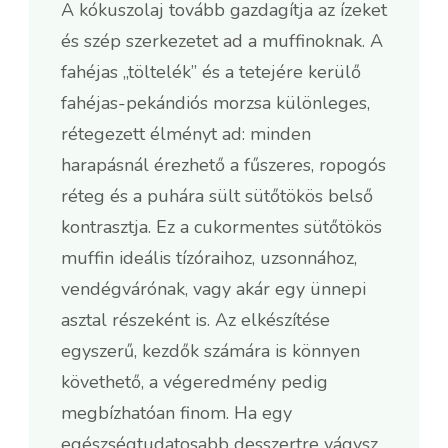
A kókuszolaj tovább gazdagítja az ízeket
és szép szerkezetet ad a muffinoknak. A
fahéjas „töltelék” és a tetejére kerülő
fahéjas-pekándiós morzsa különleges,
rétegezett élményt ad: minden
harapásnál érezhető a fűszeres, ropogós
réteg és a puhára sült sütőtökös belső
kontrasztja. Ez a cukormentes sütőtökös
muffin ideális tízóraihoz, uzsonnához,
vendégvárónak, vagy akár egy ünnepi
asztal részeként is. Az elkészítése
egyszerű, kezdők számára is könnyen
követhető, a végeredmény pedig
megbízhatóan finom. Ha egy
egészségtudatosabb desszertre vágysz,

§ REQUIRED WORK
Each entry above must be duplicated precisely; none of the pictures may be included.

§ YOUR SOLUTION
A kókuszolaj tovább gazdagítja az ízeket
és szép szerkezetet ad a muffinoknak. A
fahéjas „töltelék” és a tetejére kerülő
fahéjas-pekándiós morzsa különleges,
rétegezett élményt ad: minden
harapásnál érezhető a fűszeres, ropogós
réteg és a puhára sült sütőtökös belső
kontrasztja. Ez a cukormentes sütőtökös
muffin ideális tízóraihoz, uzsonnához,
vendégvárónak, vagy akár egy ünnepi
asztal részeként is. Az elkészítése
egyszerű, kezdők számára is könnyen
követhető, a végeredmény pedig
megbízhatóan finom. Ha egy
egészségtudatosabb desszertre vágysz,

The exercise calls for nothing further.